*TASK DIRECTIONS*.
First find the line with "and automation platforms, and" in the entries below, then set down exactly every line through the line with "Will CRM enrichment", that line included.

*SOURCE RECORDS*.
========================================================================

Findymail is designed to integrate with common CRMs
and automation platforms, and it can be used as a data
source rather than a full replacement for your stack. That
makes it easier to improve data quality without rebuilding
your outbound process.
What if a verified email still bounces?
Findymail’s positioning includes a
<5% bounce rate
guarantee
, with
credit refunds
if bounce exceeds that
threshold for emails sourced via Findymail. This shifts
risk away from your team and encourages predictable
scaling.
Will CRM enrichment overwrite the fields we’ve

========================================================================

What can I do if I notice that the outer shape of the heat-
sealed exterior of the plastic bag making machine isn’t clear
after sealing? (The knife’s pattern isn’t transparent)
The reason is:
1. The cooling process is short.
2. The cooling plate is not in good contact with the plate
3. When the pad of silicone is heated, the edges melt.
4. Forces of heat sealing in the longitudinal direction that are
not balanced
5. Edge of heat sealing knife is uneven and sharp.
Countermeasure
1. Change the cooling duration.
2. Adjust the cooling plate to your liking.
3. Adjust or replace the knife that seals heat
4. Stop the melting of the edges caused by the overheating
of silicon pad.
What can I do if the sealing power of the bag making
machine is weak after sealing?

========================================================================

*COMPLETED TASK*.
and automation platforms, and it can be used as a data
source rather than a full replacement for your stack. That
makes it easier to improve data quality without rebuilding
your outbound process.
What if a verified email still bounces?
Findymail’s positioning includes a
<5% bounce rate
guarantee
, with
credit refunds
if bounce exceeds that
threshold for emails sourced via Findymail. This shifts
risk away from your team and encourages predictable
scaling.
Will CRM enrichment overwrite the fields we’ve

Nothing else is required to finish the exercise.